Bias in estimating brain‐cognition associations by clinical diagnosis: A simulation study
Brandon E Gavett, Evan Fletcher, Keith F. Widaman, Sarah Tomaszewski Farias, Dan M. MungasAbstract
Background
Researchers often divide heterogeneous samples into homogeneous subgroups for analysis. For example, a sample of participants with normal cognition, mild cognitive impairment (MCI), and dementia might be divided into subgroups to answer questions about whether some exposure variable (e.g., brain atrophy) predicts some outcome variable (e.g., cognitive decline) differently across groups. It is unclear, however, whether subgroup analysis provides greater insight into the associations between neurodegeneration and cognitive decline, or whether it is counterproductive. The current study employed statistical simulation to address this issue.
Methods
Using data from the Alzheimer’s Disease Neuroimaging Initiative, we estimated the correlation between gray matter volume slopes and episodic memory slopes. This correlation (r = .813) and subgroup descriptives formed the population parameters upon which simulations were based. We generated plausible scenarios where the correlations in the three subgroups could differ while maintaining the same overall correlation in the combined sample. Diagnostic subgroups were derived by simulating a global CDR score (0 cognitively normal; 0.5 MCI; 1+ dementia) for each simulated case. We also manipulated the relative sample size differences between the three groups.
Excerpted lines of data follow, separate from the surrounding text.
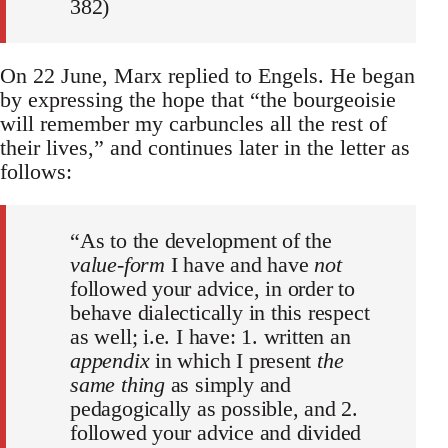
382)
On 22 June, Marx replied to Engels. He began
by expressing the hope that “the bourgeoisie
will remember my carbuncles all the rest of
their lives,” and continues later in the letter as
follows:
“As to the development of the
value-form
I have and have
not
followed your advice, in order to
behave dialectically in this respect
as well; i.e. I have: 1. written an
appendix
in which I present
the
same thing
as simply and
pedagogically as possible, and 2.
followed your advice and divided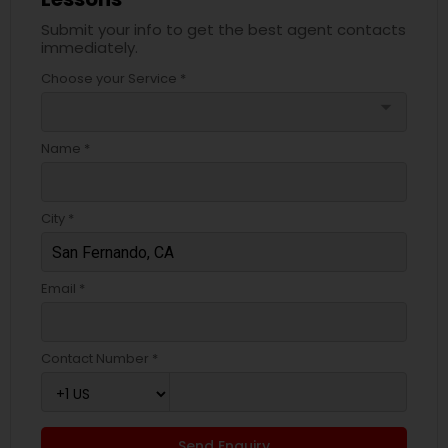
Submit your info to get the best agent contacts
immediately.
Choose your Service *
arrow_drop_down
Name *
City *
Email *
Contact Number *
Send Enquiry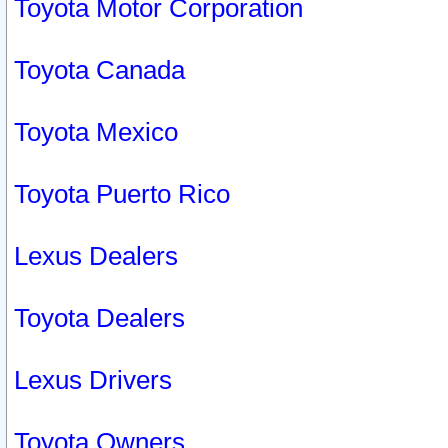
Toyota Motor Corporation
Toyota Canada
Toyota Mexico
Toyota Puerto Rico
Lexus Dealers
Toyota Dealers
Lexus Drivers
Toyota Owners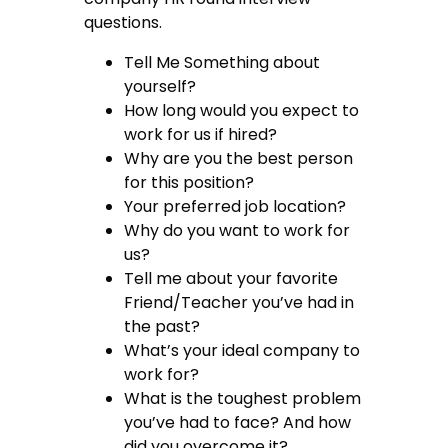
questions.
Tell Me Something about
yourself?
How long would you expect to
work for us if hired?
Why are you the best person
for this position?
Your preferred job location?
Why do you want to work for
us?
Tell me about your favorite
Friend/Teacher you’ve had in
the past?
What’s your ideal company to
work for?
What is the toughest problem
you’ve had to face? And how
did you overcome it?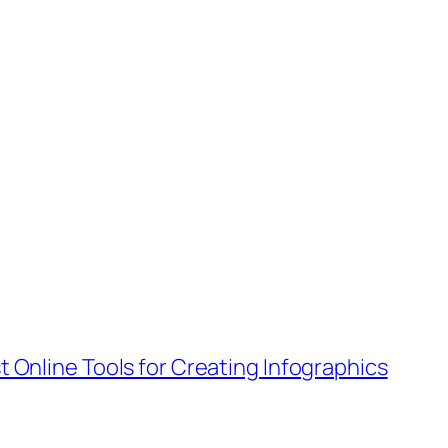
t Online Tools for Creating Infographics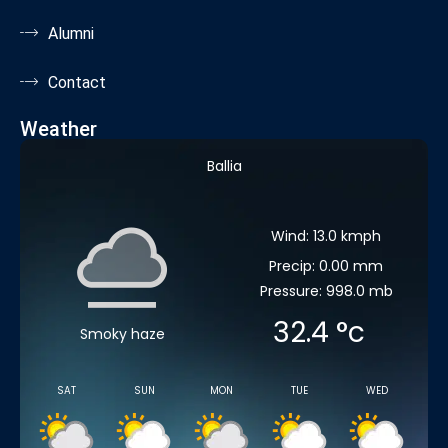
Alumni
Contact
Weather
Ballia
Wind: 13.0 kmph
Precip: 0.00 mm
Pressure: 998.0 mb
32.4
°c
Smoky haze
SAT
SUN
MON
TUE
WED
The primary outcome variable was the amount of bias (difference between simulated sample correlation and known population correlation) in estimating the strength of association between gray matter change and cognitive change. Samples were (1) combined and (2) analyzed separately by diagnostic group.
Results
Estimates specific to a diagnostic subgroup were least biased when the analyses were limited to samples drawn from that population (e.g., an MCI sample to make inferences about the MCI population). In contrast, when making inferences about the entire spectrum of cognitive aging, more nuanced findings appeared. In general, the least bias was observed in the combined sample, but this was only true when cognitively impaired cases were adequately represented.
Conclusion
Decisions about whether to stratify analyses by diagnostic subgroup require consideration of the target of inference. If the goal of cognitive aging research is to understand the cognitive manifestations of neurodegeneration across the full spectrum of disease, then subgroup analysis is likely to be more biased than the combined sample. With representative samples, both approaches may provide complementary information.